To understand the selloff, you first need to understand the bet.

In January 2026, Burry publicly disclosed he had been buying GameStop shares, calling it a long-term value play.

His thesis, which he dubbed the “Instant Berkshire” idea, was simple on the surface. He believed GameStop CEO Ryan Cohen could use the company’s massive cash pile to acquire real, growing businesses and transform GameStop into something resembling Berkshire Hathaway (BRK.A) (BRK.B) the holding company run by Warren Buffett.

“I believe in Ryan, I like the setup, the governance, the strategy as I see it,” Burry wrote at the time.

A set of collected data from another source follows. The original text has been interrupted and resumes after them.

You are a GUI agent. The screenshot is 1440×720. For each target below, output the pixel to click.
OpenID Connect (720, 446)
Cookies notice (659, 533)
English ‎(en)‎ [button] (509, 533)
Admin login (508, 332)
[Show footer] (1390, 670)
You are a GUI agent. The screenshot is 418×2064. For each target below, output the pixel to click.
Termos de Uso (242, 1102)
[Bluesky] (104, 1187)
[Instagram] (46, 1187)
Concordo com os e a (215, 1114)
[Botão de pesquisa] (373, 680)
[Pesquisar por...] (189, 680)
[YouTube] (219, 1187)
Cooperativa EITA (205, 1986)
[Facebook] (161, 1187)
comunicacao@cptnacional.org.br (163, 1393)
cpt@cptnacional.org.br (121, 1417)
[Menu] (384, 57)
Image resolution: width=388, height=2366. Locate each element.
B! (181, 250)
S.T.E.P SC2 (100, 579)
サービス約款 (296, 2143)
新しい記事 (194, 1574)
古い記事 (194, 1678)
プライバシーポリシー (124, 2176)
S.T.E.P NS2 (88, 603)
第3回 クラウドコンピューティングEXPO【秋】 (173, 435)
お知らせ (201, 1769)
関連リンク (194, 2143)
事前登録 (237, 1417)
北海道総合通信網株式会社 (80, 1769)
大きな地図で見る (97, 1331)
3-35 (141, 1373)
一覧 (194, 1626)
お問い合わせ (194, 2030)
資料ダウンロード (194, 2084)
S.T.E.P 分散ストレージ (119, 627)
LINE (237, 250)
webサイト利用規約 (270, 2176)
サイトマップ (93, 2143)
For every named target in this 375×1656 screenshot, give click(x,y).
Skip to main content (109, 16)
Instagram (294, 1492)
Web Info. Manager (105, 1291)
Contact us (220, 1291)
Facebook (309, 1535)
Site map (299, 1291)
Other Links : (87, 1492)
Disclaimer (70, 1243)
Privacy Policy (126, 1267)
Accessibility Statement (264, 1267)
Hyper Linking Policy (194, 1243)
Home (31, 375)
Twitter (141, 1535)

It was not a bet on meme stock speculation. Burry made it clear that he was betting on Cohen’s capital allocation instincts.

GameStop had earned that credibility.

  • Under Cohen’s leadership since January 2021, the company swung from a $381 million net loss to $418 million in net income as of fiscal 2025.

  • Selling, general, and administrative expenses fell by roughly $800 million, or 47%, over the same period.

  • The company also raised $4.2 billion in long-term debt at a 0% coupon rate, an almost unheard-of borrowing cost, leaving it with roughly $9.4 billion in cash as of January 2026.

Cohen’s compensation structure reinforced that confidence. He takes no salary, no cash bonuses, and no guaranteed stock. His entire pay package is performance-based, tied to hitting $100 billion in market capitalization and $10 billion in cumulative EBITDA (earnings before interest, taxes, depreciation, and amortization).